Wer zusammenarbeitet, erreicht mehr! Der Mehrwert durch die interkommunale Zusammenarbeit liegt auf der Hand. Zum einen stehen die Kommunen vor den gleichen Herausforderungen und müssen rechtlich-verbindliche Vorhaben umsetzen bzw. wollen darüber hinaus tätig sein. Zum anderen befinden sie sich an unterschiedlichen Punkten in der Umsetzung und weisen einen unterschiedlichen Digitalisierungsgrad auf, sodass voneinander gelernt werden kann. Dementsprechend werden der Zusammenarbeit zwischen den Kommunen große Potenziale zugeschrieben: Ein (sehr) großes Potenzial wird von deutlich über drei Vierteln der befragten Kommunen vor allem bei der Standardisierung gesehen. In kreisangehörigen Städten und Gemeinden und in Landkreisen wird diesem Punkt stärker zugestimmt, als das in kreisfreien Städten der Fall ist. Direkt dahinter werden kommunalübergreifend das Teilen von Ressourcen und die Herstellung von Synergieeffekten verortet. Interkommunale Zusammenarbeit kann zudem neue Impulse einbringen und den Kompetenzaufbau unterstützen. Die Chance einer Förderung der kontinuierlichen Kommunikation wird ebenfalls von der Mehrheit der Kommunen als (sehr) wertvoll eingestuft, während etwas mehr als die Hälfte der Befragten großes Potenzial im Aufbau gemeinsamer Strukturen sieht (siehe Abbildung 8). Das Gewinnen neuer Partner sowie die gemeinsame Bewerbung in Förderprogrammen stehen insgesamt etwas weniger im Fokus. Mit 15 bzw. 18 % ist der Anteil derjenigen, die einen geringen oder keinen Mehrwert sehen, hier höher.

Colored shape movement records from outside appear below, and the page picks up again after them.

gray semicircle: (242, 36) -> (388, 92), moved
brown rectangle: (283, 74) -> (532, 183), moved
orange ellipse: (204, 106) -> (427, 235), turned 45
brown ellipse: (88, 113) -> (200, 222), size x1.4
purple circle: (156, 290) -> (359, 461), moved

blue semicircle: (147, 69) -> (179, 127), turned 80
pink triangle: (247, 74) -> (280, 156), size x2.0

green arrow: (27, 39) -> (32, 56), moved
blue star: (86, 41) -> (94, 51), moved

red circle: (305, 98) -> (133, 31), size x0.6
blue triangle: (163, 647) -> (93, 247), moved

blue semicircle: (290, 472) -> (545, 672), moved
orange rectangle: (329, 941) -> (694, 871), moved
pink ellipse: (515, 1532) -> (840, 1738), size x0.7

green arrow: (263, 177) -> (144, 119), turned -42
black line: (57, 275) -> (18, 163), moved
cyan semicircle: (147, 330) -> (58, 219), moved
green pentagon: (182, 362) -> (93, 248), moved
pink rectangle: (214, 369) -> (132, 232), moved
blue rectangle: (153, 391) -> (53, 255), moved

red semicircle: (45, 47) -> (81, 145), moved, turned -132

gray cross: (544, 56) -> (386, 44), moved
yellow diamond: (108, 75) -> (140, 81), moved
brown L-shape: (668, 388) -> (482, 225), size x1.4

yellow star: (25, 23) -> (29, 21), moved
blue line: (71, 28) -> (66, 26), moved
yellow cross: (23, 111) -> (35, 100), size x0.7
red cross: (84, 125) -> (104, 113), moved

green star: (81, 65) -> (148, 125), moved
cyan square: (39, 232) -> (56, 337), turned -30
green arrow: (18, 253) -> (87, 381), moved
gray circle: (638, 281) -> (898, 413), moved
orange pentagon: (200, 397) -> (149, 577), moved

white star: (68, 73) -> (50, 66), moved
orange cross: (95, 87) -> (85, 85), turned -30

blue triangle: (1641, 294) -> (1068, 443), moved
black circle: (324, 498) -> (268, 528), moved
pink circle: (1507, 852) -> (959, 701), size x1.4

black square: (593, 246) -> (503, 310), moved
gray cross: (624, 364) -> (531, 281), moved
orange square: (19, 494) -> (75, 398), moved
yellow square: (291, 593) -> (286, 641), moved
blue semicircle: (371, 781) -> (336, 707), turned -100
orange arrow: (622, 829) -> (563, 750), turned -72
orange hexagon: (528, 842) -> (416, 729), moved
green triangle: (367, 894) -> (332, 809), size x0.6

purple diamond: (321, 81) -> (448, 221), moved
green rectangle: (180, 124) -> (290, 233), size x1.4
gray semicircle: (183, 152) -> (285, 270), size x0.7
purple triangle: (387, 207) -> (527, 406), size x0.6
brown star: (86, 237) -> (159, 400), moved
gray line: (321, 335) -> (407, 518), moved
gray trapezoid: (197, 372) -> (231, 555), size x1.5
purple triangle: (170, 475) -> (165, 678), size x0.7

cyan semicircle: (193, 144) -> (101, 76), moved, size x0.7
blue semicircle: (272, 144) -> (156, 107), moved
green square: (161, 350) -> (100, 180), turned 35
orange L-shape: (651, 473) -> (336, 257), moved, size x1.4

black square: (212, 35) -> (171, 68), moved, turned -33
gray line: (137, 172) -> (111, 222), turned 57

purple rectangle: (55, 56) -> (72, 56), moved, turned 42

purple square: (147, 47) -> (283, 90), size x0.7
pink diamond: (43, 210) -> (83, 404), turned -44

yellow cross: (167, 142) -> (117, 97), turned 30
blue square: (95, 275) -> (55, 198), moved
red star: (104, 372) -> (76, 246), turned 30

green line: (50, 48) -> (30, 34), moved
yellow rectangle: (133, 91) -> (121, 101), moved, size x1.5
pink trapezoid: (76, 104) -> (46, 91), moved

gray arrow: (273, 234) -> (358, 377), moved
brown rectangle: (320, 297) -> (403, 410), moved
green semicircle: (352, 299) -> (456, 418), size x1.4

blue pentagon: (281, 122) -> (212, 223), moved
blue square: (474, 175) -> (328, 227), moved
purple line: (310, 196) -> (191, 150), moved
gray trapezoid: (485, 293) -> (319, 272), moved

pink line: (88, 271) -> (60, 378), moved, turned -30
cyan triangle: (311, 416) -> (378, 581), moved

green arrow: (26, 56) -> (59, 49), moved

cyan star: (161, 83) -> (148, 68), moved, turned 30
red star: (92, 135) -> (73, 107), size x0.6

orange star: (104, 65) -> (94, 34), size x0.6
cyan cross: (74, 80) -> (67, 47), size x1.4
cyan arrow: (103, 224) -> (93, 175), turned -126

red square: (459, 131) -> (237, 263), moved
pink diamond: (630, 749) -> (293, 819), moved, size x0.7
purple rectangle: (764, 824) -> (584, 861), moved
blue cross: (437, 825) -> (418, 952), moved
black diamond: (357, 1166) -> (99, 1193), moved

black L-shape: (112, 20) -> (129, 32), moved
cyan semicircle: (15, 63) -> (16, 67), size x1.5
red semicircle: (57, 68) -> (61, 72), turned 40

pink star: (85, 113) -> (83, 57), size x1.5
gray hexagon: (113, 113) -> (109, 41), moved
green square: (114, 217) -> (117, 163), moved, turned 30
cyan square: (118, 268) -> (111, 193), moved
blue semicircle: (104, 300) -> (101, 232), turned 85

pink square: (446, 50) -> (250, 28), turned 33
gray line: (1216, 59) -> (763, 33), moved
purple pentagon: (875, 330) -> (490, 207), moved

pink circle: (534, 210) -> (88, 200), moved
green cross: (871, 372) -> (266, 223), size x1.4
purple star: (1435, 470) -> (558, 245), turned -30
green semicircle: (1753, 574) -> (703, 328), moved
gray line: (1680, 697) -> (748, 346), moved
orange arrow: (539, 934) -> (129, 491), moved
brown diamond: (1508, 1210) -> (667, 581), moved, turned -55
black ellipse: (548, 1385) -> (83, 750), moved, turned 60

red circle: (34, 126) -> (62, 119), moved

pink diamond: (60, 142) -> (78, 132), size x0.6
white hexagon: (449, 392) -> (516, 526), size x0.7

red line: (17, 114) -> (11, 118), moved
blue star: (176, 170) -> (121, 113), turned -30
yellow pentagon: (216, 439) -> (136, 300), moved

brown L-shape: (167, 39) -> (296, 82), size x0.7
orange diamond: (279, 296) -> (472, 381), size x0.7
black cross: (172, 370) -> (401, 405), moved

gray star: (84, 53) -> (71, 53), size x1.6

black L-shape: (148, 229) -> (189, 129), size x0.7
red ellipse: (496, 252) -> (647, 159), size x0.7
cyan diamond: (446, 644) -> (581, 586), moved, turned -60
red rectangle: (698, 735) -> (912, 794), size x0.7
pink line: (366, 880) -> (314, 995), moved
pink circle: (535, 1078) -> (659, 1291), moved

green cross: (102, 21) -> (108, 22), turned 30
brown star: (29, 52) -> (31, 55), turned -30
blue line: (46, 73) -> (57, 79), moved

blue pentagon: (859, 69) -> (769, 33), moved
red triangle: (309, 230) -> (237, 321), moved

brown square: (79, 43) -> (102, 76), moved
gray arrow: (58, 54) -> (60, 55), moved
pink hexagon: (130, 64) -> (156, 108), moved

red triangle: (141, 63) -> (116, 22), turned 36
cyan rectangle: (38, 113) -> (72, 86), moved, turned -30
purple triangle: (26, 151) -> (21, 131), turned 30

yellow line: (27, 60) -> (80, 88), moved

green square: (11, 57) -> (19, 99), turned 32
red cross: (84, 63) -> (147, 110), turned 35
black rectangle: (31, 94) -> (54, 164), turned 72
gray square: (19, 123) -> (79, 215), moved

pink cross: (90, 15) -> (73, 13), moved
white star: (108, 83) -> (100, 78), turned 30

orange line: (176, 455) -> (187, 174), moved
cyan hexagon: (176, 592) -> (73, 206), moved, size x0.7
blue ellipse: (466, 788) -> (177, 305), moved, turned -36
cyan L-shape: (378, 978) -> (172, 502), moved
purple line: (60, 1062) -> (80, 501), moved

Abb. 8: Worin sehen Sie die größten Potenziale interkommunaler Zusammenarbeit im Zusammenhang mit der Gestaltung der digitalen Transformation?
Der interkommunalen Zusammenarbeit wird bei der Gestaltung der digitalen Transformation ein großes Potenzial attestiert. Ausgeschöpft wird es bisher aber nur im Ansatz. Lediglich 4 % der Befragten geben an, die Potenziale interkommunaler Zusammenarbeit in sehr hohem Maße zu nutzen. Die Mehrheit (45 %) der befragten Kommunen nutzt die Potenziale teilweise (siehe Abbildung 9). Immerhin ein Drittel der Kommunen gibt an, die Möglichkeiten in geringem Maß oder gar nicht zu nutzen.
Vielfältige Formate für eine gute interkommunale Zusammenarbeit
Interkommunale Zusammenarbeit kann in unterschiedlichen Formaten erfolgen. Diese unterscheiden sich hinsichtlich ihrer Verbindlichkeit der Zusammenarbeit und auch in zeitlicher Perspektive. Abbildung 11 gibt hierzu einen Überblick, der jedoch keinen Anspruch auf Vollständigkeit erhebt.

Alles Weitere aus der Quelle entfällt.